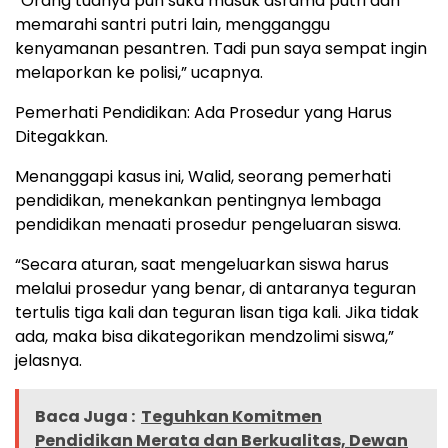
“Orang tuanya pun suka masuk asrama putri dan
memarahi santri putri lain, mengganggu
kenyamanan pesantren. Tadi pun saya sempat ingin
melaporkan ke polisi,” ucapnya.
Pemerhati Pendidikan: Ada Prosedur yang Harus
Ditegakkan.
Menanggapi kasus ini, Walid, seorang pemerhati
pendidikan, menekankan pentingnya lembaga
pendidikan menaati prosedur pengeluaran siswa.
“Secara aturan, saat mengeluarkan siswa harus
melalui prosedur yang benar, di antaranya teguran
tertulis tiga kali dan teguran lisan tiga kali. Jika tidak
ada, maka bisa dikategorikan mendzolimi siswa,”
jelasnya.
Baca Juga :
Teguhkan Komitmen
Pendidikan Merata dan Berkualitas, Dewan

# Task details:
Check every line of the records above for the string "siswa". Copy those that hold it.

# Answer box:
pendidikan menaati prosedur pengeluaran siswa.
“Secara aturan, saat mengeluarkan siswa harus
ada, maka bisa dikategorikan mendzolimi siswa,”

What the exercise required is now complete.